The word "kann" marks the lines you need; copy each of them from the data.

>>>>

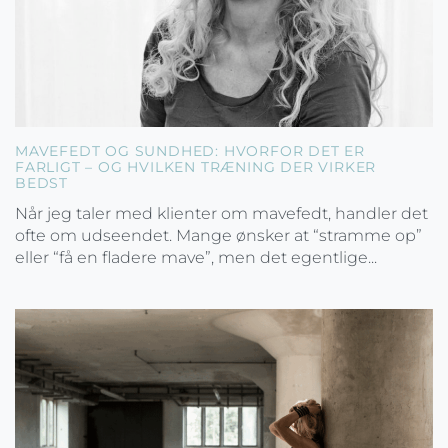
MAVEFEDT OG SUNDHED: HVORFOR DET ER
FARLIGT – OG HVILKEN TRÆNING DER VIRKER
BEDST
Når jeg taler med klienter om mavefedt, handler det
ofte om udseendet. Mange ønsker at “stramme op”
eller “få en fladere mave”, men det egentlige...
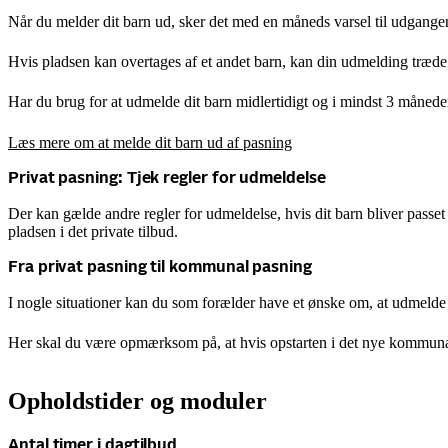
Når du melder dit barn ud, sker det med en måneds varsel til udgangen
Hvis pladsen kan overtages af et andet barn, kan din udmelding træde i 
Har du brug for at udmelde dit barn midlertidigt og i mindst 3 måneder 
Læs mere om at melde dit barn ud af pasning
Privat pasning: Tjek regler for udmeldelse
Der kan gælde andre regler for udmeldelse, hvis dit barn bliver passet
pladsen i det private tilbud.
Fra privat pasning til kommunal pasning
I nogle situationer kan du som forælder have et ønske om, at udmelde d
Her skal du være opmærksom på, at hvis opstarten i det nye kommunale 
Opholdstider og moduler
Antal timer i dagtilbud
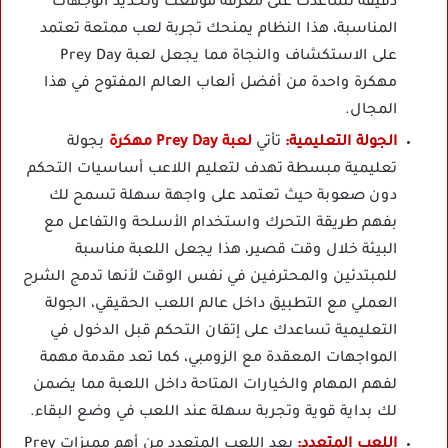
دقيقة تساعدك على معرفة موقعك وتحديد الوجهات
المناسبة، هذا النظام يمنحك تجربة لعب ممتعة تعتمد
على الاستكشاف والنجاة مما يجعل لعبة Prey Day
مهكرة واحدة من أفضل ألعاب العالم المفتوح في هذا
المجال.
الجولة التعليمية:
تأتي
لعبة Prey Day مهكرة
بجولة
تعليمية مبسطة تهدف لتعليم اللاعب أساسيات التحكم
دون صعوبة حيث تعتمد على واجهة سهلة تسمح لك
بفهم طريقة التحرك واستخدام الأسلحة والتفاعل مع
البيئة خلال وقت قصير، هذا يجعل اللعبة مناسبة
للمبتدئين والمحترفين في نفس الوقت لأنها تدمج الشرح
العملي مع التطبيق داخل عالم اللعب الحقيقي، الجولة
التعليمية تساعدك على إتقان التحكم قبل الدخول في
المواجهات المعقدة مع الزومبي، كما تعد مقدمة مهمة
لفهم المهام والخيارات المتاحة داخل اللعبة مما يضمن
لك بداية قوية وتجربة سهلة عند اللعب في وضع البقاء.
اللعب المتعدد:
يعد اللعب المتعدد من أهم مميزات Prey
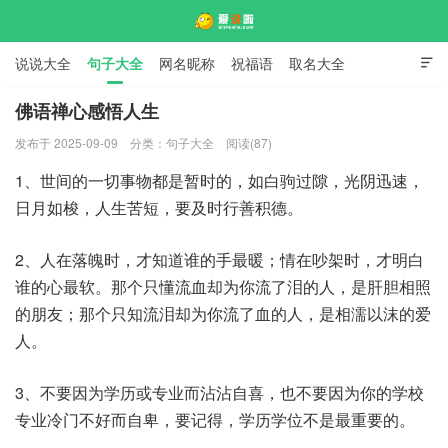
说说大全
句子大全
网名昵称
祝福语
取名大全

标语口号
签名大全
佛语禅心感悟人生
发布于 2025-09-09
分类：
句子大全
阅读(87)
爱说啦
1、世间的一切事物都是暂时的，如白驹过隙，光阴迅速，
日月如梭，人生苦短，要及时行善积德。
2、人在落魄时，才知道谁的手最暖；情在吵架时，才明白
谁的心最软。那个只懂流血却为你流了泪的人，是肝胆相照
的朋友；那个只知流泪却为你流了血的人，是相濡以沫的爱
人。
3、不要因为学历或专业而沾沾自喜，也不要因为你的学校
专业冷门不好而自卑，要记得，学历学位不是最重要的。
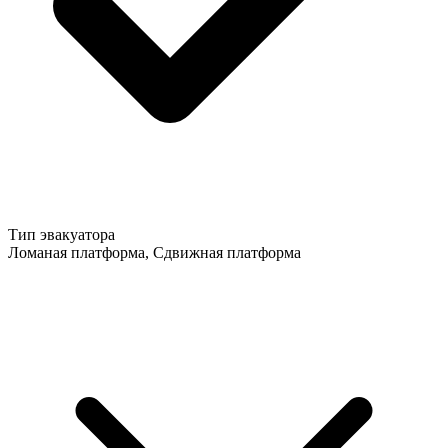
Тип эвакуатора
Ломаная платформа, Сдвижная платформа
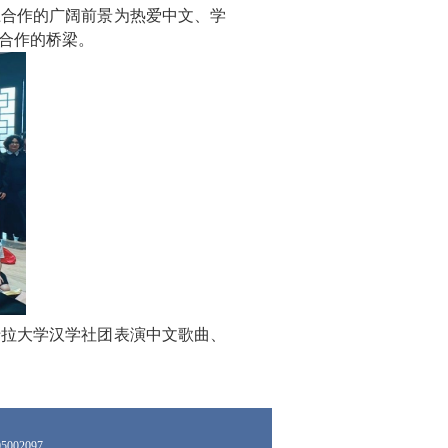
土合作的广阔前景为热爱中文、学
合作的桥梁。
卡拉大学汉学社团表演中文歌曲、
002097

<<<<
>>>>

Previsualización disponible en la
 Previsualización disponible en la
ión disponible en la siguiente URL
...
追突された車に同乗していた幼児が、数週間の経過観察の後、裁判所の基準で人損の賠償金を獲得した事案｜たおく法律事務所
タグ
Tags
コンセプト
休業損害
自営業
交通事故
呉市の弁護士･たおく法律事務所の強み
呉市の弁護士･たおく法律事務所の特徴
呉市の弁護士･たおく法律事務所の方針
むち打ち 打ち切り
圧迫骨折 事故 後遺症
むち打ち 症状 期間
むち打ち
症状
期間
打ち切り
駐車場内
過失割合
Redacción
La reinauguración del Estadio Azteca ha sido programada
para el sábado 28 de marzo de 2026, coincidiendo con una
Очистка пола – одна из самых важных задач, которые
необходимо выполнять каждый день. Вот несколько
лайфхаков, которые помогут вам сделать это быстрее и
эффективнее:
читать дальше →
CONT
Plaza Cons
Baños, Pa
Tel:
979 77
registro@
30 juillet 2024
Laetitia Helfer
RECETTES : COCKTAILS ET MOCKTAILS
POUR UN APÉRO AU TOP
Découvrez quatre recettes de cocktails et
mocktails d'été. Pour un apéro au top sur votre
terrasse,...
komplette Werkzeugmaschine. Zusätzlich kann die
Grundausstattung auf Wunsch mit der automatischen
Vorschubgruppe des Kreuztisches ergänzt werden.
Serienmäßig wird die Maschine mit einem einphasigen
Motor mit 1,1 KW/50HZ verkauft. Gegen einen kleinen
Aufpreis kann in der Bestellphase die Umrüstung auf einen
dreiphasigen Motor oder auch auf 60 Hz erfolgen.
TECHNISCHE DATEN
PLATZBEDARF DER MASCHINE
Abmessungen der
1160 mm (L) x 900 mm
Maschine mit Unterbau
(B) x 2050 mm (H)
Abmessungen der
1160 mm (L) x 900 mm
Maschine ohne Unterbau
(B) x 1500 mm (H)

<<<<

* [ANSWER BELOW]
komplette Werkzeugmaschine. Zusätzlich kann die
Aufpreis kann in der Bestellphase die Umrüstung auf einen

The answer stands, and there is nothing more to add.